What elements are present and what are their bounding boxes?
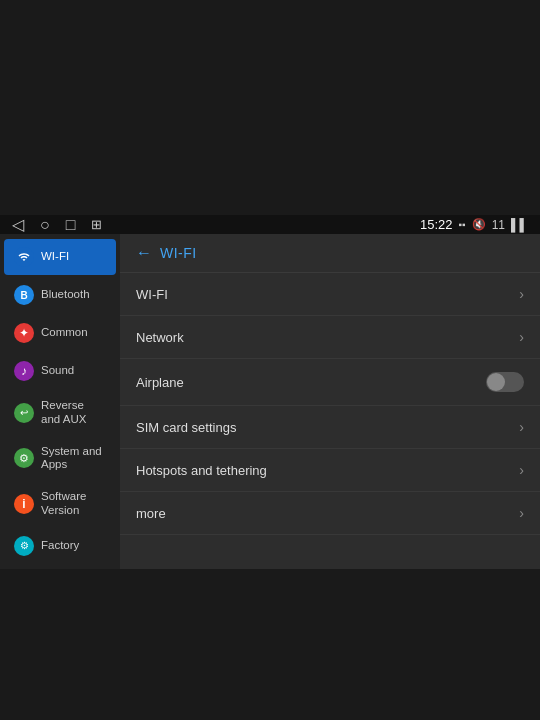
menu-item-more[interactable]: more ›	[120, 492, 540, 535]
main-content: WI-FI B Bluetooth ✦ Common ♪ Sound ↩ Rev…	[0, 234, 540, 569]
sound-icon: ♪	[14, 361, 34, 381]
device-frame: ◁ ○ □ ⊞ 15:22 ▪▪ 🔇 11 ▌▌ WI-FI	[0, 215, 540, 505]
sidebar-reverse-label: Reverse and AUX	[41, 399, 106, 427]
volume-icon: 🔇	[472, 218, 486, 231]
screen-icon[interactable]: ⊞	[91, 217, 102, 232]
nav-icons: ◁ ○ □ ⊞	[12, 215, 102, 234]
sidebar-common-label: Common	[41, 326, 88, 340]
sidebar-item-common[interactable]: ✦ Common	[4, 315, 116, 351]
sidebar: WI-FI B Bluetooth ✦ Common ♪ Sound ↩ Rev…	[0, 234, 120, 569]
system-icon: ⚙	[14, 448, 34, 468]
menu-item-sim[interactable]: SIM card settings ›	[120, 406, 540, 449]
sidebar-item-sound[interactable]: ♪ Sound	[4, 353, 116, 389]
common-icon: ✦	[14, 323, 34, 343]
bluetooth-icon: B	[14, 285, 34, 305]
battery-icon: ▌▌	[511, 218, 528, 232]
signal-icon: ▪▪	[459, 219, 466, 230]
wifi-icon	[14, 247, 34, 267]
airplane-toggle[interactable]	[486, 372, 524, 392]
recents-nav-icon[interactable]: □	[66, 216, 76, 234]
panel-header: ← WI-FI	[120, 234, 540, 273]
sidebar-item-software[interactable]: i Software Version	[4, 482, 116, 526]
menu-list: WI-FI › Network › Airplane SIM	[120, 273, 540, 569]
right-panel: ← WI-FI WI-FI › Network › Airplane	[120, 234, 540, 569]
reverse-icon: ↩	[14, 403, 34, 423]
menu-sim-label: SIM card settings	[136, 420, 236, 435]
menu-airplane-label: Airplane	[136, 375, 184, 390]
sidebar-item-factory[interactable]: ⚙ Factory	[4, 528, 116, 564]
chevron-icon-network: ›	[519, 329, 524, 345]
menu-item-network[interactable]: Network ›	[120, 316, 540, 359]
sidebar-bt-label: Bluetooth	[41, 288, 90, 302]
status-bar: ◁ ○ □ ⊞ 15:22 ▪▪ 🔇 11 ▌▌	[0, 215, 540, 234]
home-nav-icon[interactable]: ○	[40, 216, 50, 234]
menu-wifi-label: WI-FI	[136, 287, 168, 302]
sidebar-factory-label: Factory	[41, 539, 79, 553]
sidebar-item-wifi[interactable]: WI-FI	[4, 239, 116, 275]
menu-item-hotspot[interactable]: Hotspots and tethering ›	[120, 449, 540, 492]
menu-network-label: Network	[136, 330, 184, 345]
chevron-icon-wifi: ›	[519, 286, 524, 302]
sidebar-software-label: Software Version	[41, 490, 106, 518]
panel-back-button[interactable]: ←	[136, 244, 152, 262]
chevron-icon-sim: ›	[519, 419, 524, 435]
sidebar-item-reverse[interactable]: ↩ Reverse and AUX	[4, 391, 116, 435]
time-display: 15:22	[420, 217, 453, 232]
factory-icon: ⚙	[14, 536, 34, 556]
sidebar-wifi-label: WI-FI	[41, 250, 69, 264]
menu-item-airplane[interactable]: Airplane	[120, 359, 540, 406]
sidebar-item-system[interactable]: ⚙ System and Apps	[4, 437, 116, 481]
menu-item-wifi[interactable]: WI-FI ›	[120, 273, 540, 316]
status-right: 15:22 ▪▪ 🔇 11 ▌▌	[420, 217, 528, 232]
sidebar-item-bluetooth[interactable]: B Bluetooth	[4, 277, 116, 313]
toggle-knob	[487, 373, 505, 391]
signal-strength: 11	[492, 218, 505, 232]
airplane-toggle-container	[486, 372, 524, 392]
sidebar-system-label: System and Apps	[41, 445, 106, 473]
sidebar-sound-label: Sound	[41, 364, 74, 378]
menu-hotspot-label: Hotspots and tethering	[136, 463, 267, 478]
back-nav-icon[interactable]: ◁	[12, 215, 24, 234]
chevron-icon-more: ›	[519, 505, 524, 521]
software-icon: i	[14, 494, 34, 514]
panel-title: WI-FI	[160, 245, 197, 261]
chevron-icon-hotspot: ›	[519, 462, 524, 478]
menu-more-label: more	[136, 506, 166, 521]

____

**PROBLEM**
Whenever the word "system" shows up in a line of the entries, list that line.

**YOUR RESPONSE**
system-icon: ⚙	[14, 448, 34, 468]
sidebar-item-system[interactable]: ⚙ System and Apps	[4, 437, 116, 481]
sidebar-system-label: System and Apps	[41, 445, 106, 473]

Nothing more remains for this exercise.